Material to process START

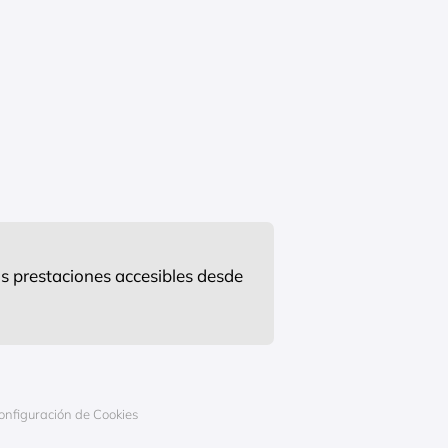
s prestaciones accesibles desde
onfiguración de Cookies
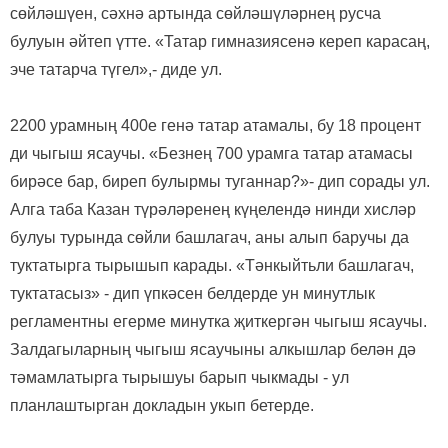
сөйләшүен, сәхнә артында сөйләшүләрнең русча
булуын әйтеп үтте. «Татар гимназиясенә кереп карасаң,
эче татарча түгел»,- диде ул.
2200 урамның 400е генә татар атамалы, бу 18 процент
ди чыгыш ясаучы. «Безнең 700 урамга татар атамасы
бирәсе бар, биреп булырмы туганнар?»- дип сорады ул.
Алга таба Казан түрәләренең күңелендә нинди хисләр
булуы турында сөйли башлагач, аны алып баручы да
туктатырга тырышып карады. «Тәнкыйтьли башлагач,
туктатасыз» - дип үпкәсен белдерде ун минутлык
регламентны егерме минутка җиткергән чыгыш ясаучы.
Залдагыларның чыгыш ясаучыны алкышлар белән дә
тәмамлатырга тырышуы барып чыкмады - ул
планлаштырган докладын укып бетерде.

Material to process END

### What this task involves
The copy you write out must match the entries word for word, minus their pictures.

### Your solution
s prestaciones accesibles desde
onfiguración de Cookies
сөйләшүен, сәхнә артында сөйләшүләрнең русча
булуын әйтеп үтте. «Татар гимназиясенә кереп карасаң,
эче татарча түгел»,- диде ул.
2200 урамның 400е генә татар атамалы, бу 18 процент
ди чыгыш ясаучы. «Безнең 700 урамга татар атамасы
бирәсе бар, биреп булырмы туганнар?»- дип сорады ул.
Алга таба Казан түрәләренең күңелендә нинди хисләр
булуы турында сөйли башлагач, аны алып баручы да
туктатырга тырышып карады. «Тәнкыйтьли башлагач,
туктатасыз» - дип үпкәсен белдерде ун минутлык
регламентны егерме минутка җиткергән чыгыш ясаучы.
Залдагыларның чыгыш ясаучыны алкышлар белән дә
тәмамлатырга тырышуы барып чыкмады - ул
планлаштырган докладын укып бетерде.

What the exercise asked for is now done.